Members of the Knox County Council this week unanimously — and rather enthusiastically — threw their support behind town board members in Wheatland who want to undertake a major water upgrade.
Brett Dawson, Wheatland Town Council president, looked to the county council Wednesday for a loan of $115,000, money he plans to use to leverage a second, larger loan from the U. S. Department of Agriculture to kickstart a more than $5 million drinking water and sanitary sewer upgrade.
The community’s 3-member board has been working since February on the establishment of a totally new sanitary sewer system as well as upgrades to its aged drinking water infrastructure.
The town has never had a sewer system before; all residents are currently required to have their own septic tanks, which Dawson has said is stifling development.
“Having sewer infrastructure will open up so many opportunities for growth,” Dawson told the council. “It’s a stagnant time because there are restrictions on septic systems, especially in a town with such close quarters.
“There is no way for businesses to grow or for residents to expand. So our goal is to get our sewer and water redone and, hopefully, Wheatland will begin to grow, and we can add tax revenue.”
Councilman David Culp opened discussions on the loan proposal, expressing his support for helping Wheatland with the loan.
He pointed to a time about a dozen or so years ago, he said, when officials with the county parks department came to them asking for a loan to build a handful of cabins.
The county obliged, and the parks department built their cabins.
“They got their program done, paid us back the money and now they’re making money on the rentals,” Culp said.
Council president Bob Lechner, too, commended Wheatland’s initiative for taking on such a large project.
“Public service doesn’t always come easy,” he told Dawson.
Other council members agreed and, in the end, Lechner directed county attorney Andrew Porter to draft an inter-local agreement between Wheatland, the commissioners and the council, one that allows for a interest-free loan of $115,000 with stipulations that it be paid back by the end of 2022.
“This is going to leverage you a lot of dollars,” Lechner said.
Wheatland plans to use the money to pay for upfront engineering costs, enough to “shepherd the project through to design and construction,” an engineer with RQAW, one representing Wheatland, told the council.
Wheatland has been cited for years by the Indiana Department of Environmental Management — incurring thousands of dollars in annual fines — so the newly-constituted board decided early this year to remedy the problem once and for all.
The town board has hired Baker Tilly, a utility rate consulting firm and financial advisor in Indianapolis, to guide them through the process of establishing a new sanitary sewer rate to help pay both the USDA and the county back; the utility, too, will support the infrastructure once its done.

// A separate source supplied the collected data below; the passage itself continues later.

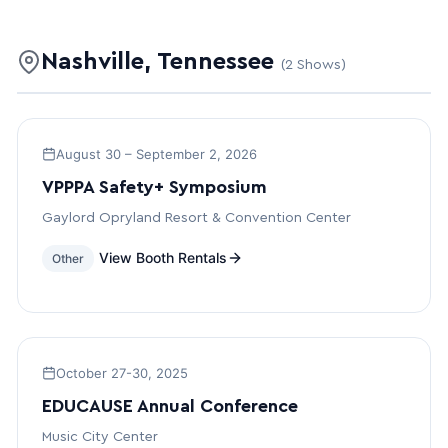
Nashville, Tennessee
(2 Shows)
August 30 – September 2, 2026
VPPPA Safety+ Symposium
Gaylord Opryland Resort & Convention Center
View Booth Rentals
Other
October 27-30, 2025
EDUCAUSE Annual Conference
Music City Center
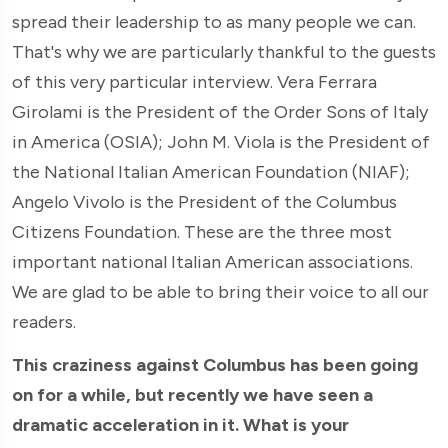
spread their leadership to as many people we can.
That's why we are particularly thankful to the guests
of this very particular interview. Vera Ferrara
Girolami is the President of the Order Sons of Italy
in America (OSIA); John M. Viola is the President of
the National Italian American Foundation (NIAF);
Angelo Vivolo is the President of the Columbus
Citizens Foundation. These are the three most
important national Italian American associations.
We are glad to be able to bring their voice to all our
readers.
This craziness against Columbus has been going
on for a while, but recently we have seen a
dramatic acceleration in it. What is your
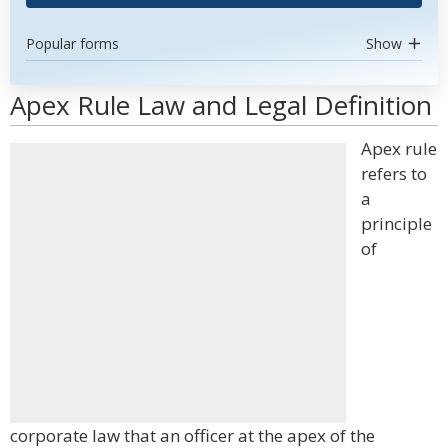
Popular forms
Show
Apex Rule Law and Legal Definition
Apex rule
refers to
a
principle
of
corporate law that an officer at the apex of the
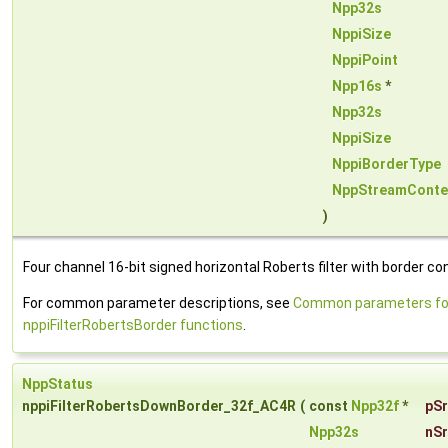
Npp32s
NppiSize
NppiPoint
Npp16s
*
Npp32s
NppiSize
NppiBorderType
NppStreamConte
)
Four channel 16-bit signed horizontal Roberts filter with border con
For common parameter descriptions, see
Common parameters fo
nppiFilterRobertsBorder functions
.
NppStatus
nppiFilterRobertsDownBorder_32f_AC4R
(
const
Npp32f
*
pS
Npp32s
nS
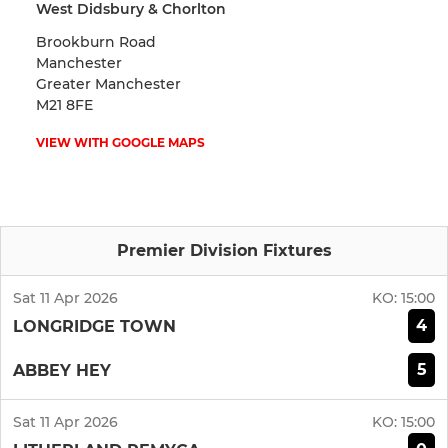
West Didsbury & Chorlton
Brookburn Road
Manchester
Greater Manchester
M21 8FE
VIEW WITH GOOGLE MAPS
Premier Division Fixtures
Sat 11 Apr 2026
KO:
15:00
4
LONGRIDGE TOWN
5
ABBEY HEY
Sat 11 Apr 2026
KO:
15:00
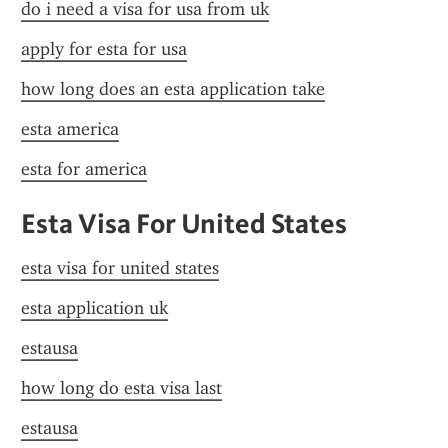
do i need a visa for usa from uk
apply for esta for usa
how long does an esta application take
esta america
esta for america
Esta Visa For United States
esta visa for united states
esta application uk
estausa
how long do esta visa last
estausa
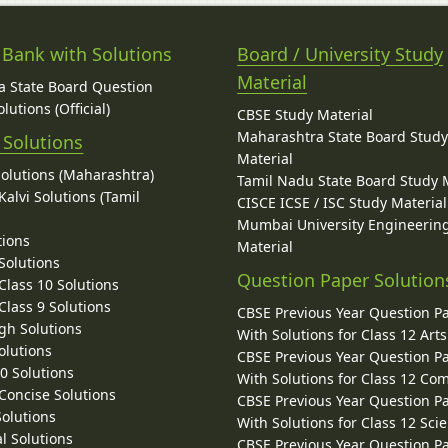
 Bank with Solutions
Board / University Study
Material
 State Board Question
lutions (Official)
CBSE Study Material
Maharashtra State Board Stud
 Solutions
Material
Solutions (Maharashtra)
Tamil Nadu State Board Study 
alvi Solutions (Tamil
CISCE ICSE / ISC Study Material
Mumbai University Engineerin
tions
Material
Solutions
Question Paper Solution
lass 10 Solutions
lass 9 Solutions
CBSE Previous Year Question P
gh Solutions
With Solutions for Class 12 Arts
olutions
CBSE Previous Year Question P
10 Solutions
With Solutions for Class 12 C
 Concise Solutions
CBSE Previous Year Question P
Solutions
With Solutions for Class 12 Sci
l Solutions
CBSE Previous Year Question P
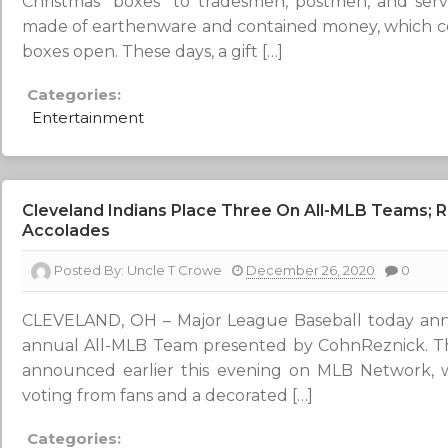
Christmas “boxes” to tradesmen, postmen, and serv
made of earthenware and contained money, which co
boxes open. These days, a gift […]
Categories:
Entertainment
Cleveland Indians Place Three On All-MLB Teams; 
Accolades
Posted By:
Uncle T Crowe
December 26, 2020
0
CLEVELAND, OH – Major League Baseball today ann
annual All-MLB Team presented by CohnReznick. Th
announced earlier this evening on MLB Network, 
voting from fans and a decorated […]
Categories:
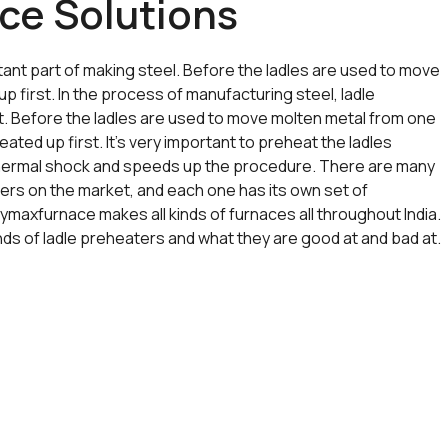
ce Solutions
ant part of making steel. Before the ladles are used to move
p first. In the process of manufacturing steel, ladle
t. Before the ladles are used to move molten metal from one
ated up first. It’s very important to preheat the ladles
 thermal shock and speeds up the procedure. There are many
ters on the market, and each one has its own set of
Trymaxfurnace makes all kinds of furnaces all throughout India.
kinds of ladle preheaters and what they are good at and bad at.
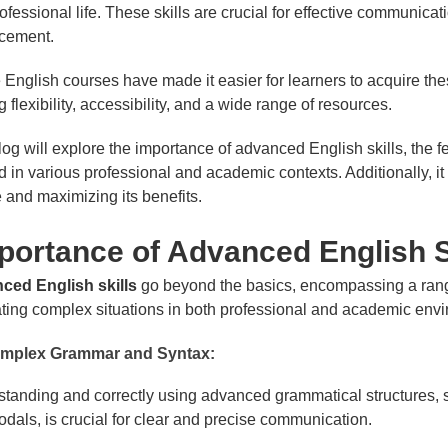
ofessional life. These skills are crucial for effective communic
cement.
 English courses have made it easier for learners to acquire th
ng flexibility, accessibility, and a wide range of resources.
log will explore the importance of advanced English skills, the 
d in various professional and academic contexts. Additionally, it 
 and maximizing its benefits.
ortance of Advanced English S
ced English skills
go beyond the basics, encompassing a range
ting complex situations in both professional and academic envi
mplex Grammar and Syntax:
tanding and correctly using advanced grammatical structures, s
dals, is crucial for clear and precise communication.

The current plan is to build the underground system of pipes as well as lift stations to get Wheatland’s waste water to Monroe City.
The treatment plant there only runs at about 30% capacity, and while no official request has been made, Dawson said town officials in both communities have embarked on initial discussions.
Wheatland officials, too, say upgrading the drinking water infrastructure is long overdue.
The underground lines are still the clay tile ones installed in the 1930s, Dawson has said, and they often break, costing thousands in maintenance each year.